# Exercise material
== Segment start ==
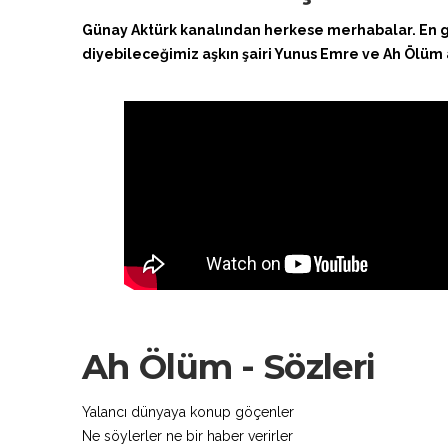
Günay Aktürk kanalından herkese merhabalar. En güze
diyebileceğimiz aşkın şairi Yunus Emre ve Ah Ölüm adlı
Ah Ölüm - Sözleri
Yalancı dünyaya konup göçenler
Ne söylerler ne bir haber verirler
== Segment end ==
== Segment start ==
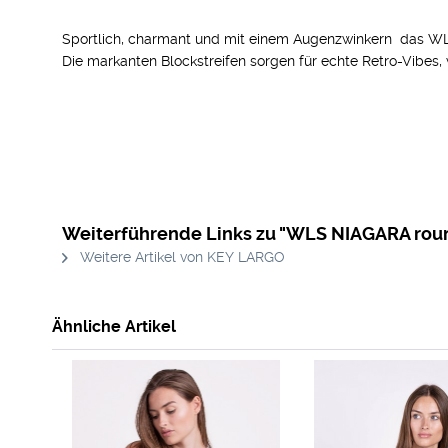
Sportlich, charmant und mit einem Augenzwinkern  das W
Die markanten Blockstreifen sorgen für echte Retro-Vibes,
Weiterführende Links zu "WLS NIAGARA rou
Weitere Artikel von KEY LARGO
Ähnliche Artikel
== Segment end ==
== Segment start ==
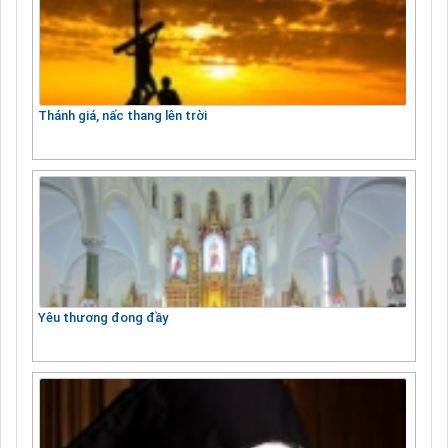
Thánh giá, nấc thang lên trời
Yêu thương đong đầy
== Segment end ==
# About this task
Gather all lines from the records above in which "Ölüm" appears.

# Answer to this exercise
diyebileceğimiz aşkın şairi Yunus Emre ve Ah Ölüm adlı
Ah Ölüm - Sözleri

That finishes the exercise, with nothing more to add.